AI & Machine Learning

Cloud Storage as a File System in AI Training

November 17, 2021

Oliver Zhuang

Software Engineer

Cloud Storage is a common choice for Vertex AI and AI Platform users to store their training data, models, checkpoints and logs. Now, with Cloud Storage FUSE, training jobs on both platforms can access their data on Cloud Storage as files in the local file system.

This post introduces the Cloud Storage FUSE for Vertex AI Custom Training. On AI Platform Training, the feature is very similar.

Cloud Storage FUSE provides 3 benefits over the traditional ways of accessing Cloud Storage:

Training jobs can start quickly without downloading any training data.
Training jobs can perform I/O easily at scale, without the friction of calling the Cloud Storage APIs, handling the responses, or integrating with client-side libraries.
Training jobs can leverage the optimized performance of Cloud Storage FUSE.

The problems

Traditionally, training jobs have two ways to use data from Cloud Storage.

They can use gsutil to download the entire dataset prior to training. This may take hours depending on the dataset size, which significantly slows down the start-up of the jobs.
They can call Cloud Storage APIs directly or from a client library integrated. This way greatly adds complexity to the training code and thus the cost for development and maintenance.

Cloud Storage FUSE

Cloud Storage FUSE is a File System in User Space (FUSE) mounted on Vertex AI systems.

When you start a custom training job, the job sees a directory /gcs which contains all the Cloud Storage buckets as subdirectories. The job can visit the subdirectories (ie. buckets) when certain permissions are granted.

For instance, training jobs can read from file /gcs/example-bucket/data.csv to get the training data stored in object gs://example-bucket/data.csv

Training jobs can also write to the bucket:

Permissions

Users can assign service accounts to the training jobs to configure their permissions for the Cloud Storage buckets.

If the training job is assigned without a service account, it is allowed to access all the buckets owned by the same project.
If the training job is assigned with a service account that has Cloud Storage Roles, it has the permissions given by the roles.

For instance, you may create a service account as

storage.objectAdmin to bucket A, and
storage.objectViewer to bucket B.

If you assign it to your training job, your training job will be able to

read and write in bucket A, and
read only in bucket B.

The training job will fail with error “permission denied” if it tries to write to bucket B.

Performance

The I/O is often a bottleneck for training jobs with large datasets. Here are some tips to improve the read throughput of the Cloud Storage FUSE:

Store data in large files to reduce the number of files used in the training. Fewer files mean less lookup overhead in locating and opening objects in Cloud Storage.
Use multiple threads. Higher concurrency utilizes the bandwidth better.
Keep the files warm. Files to be accessed frequently (ie warm) are generally better cached and have better performance being read.

Restrictions

Cloud Storage FUSE is not a POSIX compliant file system. Therefore, some usage in a POSIX file system would have unwanted results, which should be avoided.

Directories:

The root directory `/gcs` is not readable. If you run ls /gcs, you will get an “Input/output error”. However, it is okay to read the bucket root such as ls /gcs/example-bucket.
Renaming a directory is not atomic. A renaming operation interrupted would leave a partial result with some files in the new directory, while others in the old directory. A directory with too many direct and indirect files cannot be renamed.

Files:

Hard links are not supported.
File metadata such as ownership, permissions, mtime, extended attributes, are not supported. Do not rely on file metadata for training logic.
Flushing files pushes the entire file to Cloud Storage, which is expensive. Closing a file leads to a flush. Therefore, one should avoid frequent file closes and flushes.
Concurrent write to a file would lead to data corruption.

Logs

You can find the logs from Cloud Storage FUSE to help you diagnose the errors in training.

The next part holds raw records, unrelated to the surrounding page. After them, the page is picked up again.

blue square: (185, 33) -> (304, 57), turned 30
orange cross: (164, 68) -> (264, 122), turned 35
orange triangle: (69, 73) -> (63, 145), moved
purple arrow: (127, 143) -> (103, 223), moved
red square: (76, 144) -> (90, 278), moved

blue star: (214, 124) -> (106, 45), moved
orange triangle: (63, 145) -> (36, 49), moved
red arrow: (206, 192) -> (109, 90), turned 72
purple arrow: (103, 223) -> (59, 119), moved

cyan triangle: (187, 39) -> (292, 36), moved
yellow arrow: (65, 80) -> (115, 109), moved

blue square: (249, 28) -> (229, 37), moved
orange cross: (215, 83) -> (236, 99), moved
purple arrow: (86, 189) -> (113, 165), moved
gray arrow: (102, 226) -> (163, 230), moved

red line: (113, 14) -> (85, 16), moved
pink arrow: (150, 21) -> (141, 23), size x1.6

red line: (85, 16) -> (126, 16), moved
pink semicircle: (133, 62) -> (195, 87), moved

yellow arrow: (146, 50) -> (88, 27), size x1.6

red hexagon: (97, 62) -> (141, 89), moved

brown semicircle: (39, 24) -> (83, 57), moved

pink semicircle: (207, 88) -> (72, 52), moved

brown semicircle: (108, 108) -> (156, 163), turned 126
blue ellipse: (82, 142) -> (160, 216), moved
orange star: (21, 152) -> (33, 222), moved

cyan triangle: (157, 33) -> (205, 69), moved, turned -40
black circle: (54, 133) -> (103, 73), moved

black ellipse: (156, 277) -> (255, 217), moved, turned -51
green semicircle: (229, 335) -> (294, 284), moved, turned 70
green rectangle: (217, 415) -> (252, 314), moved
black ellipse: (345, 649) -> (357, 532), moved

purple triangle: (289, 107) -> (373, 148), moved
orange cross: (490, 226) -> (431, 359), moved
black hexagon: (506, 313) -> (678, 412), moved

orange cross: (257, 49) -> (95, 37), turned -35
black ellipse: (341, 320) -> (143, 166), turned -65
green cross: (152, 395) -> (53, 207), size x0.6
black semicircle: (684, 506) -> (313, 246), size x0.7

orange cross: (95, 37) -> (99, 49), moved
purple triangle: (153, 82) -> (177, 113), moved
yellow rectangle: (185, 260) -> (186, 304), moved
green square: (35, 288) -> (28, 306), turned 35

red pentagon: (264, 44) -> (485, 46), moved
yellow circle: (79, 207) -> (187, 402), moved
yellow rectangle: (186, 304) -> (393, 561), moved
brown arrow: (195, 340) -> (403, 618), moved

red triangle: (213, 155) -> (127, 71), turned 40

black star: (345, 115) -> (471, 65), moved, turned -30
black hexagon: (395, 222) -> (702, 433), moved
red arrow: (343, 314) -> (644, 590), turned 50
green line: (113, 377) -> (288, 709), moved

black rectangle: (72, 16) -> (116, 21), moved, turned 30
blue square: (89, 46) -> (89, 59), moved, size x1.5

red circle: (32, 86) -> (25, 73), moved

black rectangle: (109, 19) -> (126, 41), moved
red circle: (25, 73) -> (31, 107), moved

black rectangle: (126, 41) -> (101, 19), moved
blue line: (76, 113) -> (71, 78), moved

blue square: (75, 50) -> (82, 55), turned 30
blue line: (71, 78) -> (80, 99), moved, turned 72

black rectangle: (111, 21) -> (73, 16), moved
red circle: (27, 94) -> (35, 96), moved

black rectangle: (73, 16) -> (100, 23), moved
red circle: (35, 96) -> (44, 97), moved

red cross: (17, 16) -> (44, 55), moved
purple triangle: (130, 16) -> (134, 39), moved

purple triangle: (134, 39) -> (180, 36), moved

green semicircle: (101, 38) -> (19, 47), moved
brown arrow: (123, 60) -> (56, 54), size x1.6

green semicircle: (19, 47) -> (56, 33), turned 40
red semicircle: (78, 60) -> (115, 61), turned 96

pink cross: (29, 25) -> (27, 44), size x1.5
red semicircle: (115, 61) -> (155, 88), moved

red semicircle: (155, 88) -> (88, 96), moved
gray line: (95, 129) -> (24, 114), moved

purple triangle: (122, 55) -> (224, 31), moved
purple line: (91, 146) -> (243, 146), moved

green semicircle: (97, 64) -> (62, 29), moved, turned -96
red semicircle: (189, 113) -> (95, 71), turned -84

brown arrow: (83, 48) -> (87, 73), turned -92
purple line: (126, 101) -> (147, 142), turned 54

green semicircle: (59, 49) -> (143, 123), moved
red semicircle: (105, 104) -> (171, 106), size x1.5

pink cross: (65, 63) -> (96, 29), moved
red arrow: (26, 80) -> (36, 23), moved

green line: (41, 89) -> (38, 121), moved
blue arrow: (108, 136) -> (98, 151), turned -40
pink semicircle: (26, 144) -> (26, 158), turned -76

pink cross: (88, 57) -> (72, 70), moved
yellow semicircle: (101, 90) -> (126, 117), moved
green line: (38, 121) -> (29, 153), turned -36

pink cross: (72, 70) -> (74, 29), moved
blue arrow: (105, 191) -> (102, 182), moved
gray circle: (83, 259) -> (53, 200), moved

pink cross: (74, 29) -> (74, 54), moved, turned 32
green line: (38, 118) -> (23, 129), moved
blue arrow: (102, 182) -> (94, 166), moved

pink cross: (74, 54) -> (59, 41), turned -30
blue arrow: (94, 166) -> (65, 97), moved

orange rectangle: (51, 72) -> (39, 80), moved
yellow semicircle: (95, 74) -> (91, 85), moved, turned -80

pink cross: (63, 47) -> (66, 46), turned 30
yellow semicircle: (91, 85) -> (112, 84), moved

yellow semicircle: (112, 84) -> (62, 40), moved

First, you follow the link to the Cloud Log Explorer on the training job’s page in Pantheon. In the explorer, you can run queries to inspect the logs generated from your training job.
Second, you can view the logs with “gcsfuse” in the resource.labels.taskName property. For instance, the task name “workerpool0-0.gcsfuse” indicates the log is from the Cloud Storage FUSE mounted for the first worker “0” in the first worker pool “workerpool0”.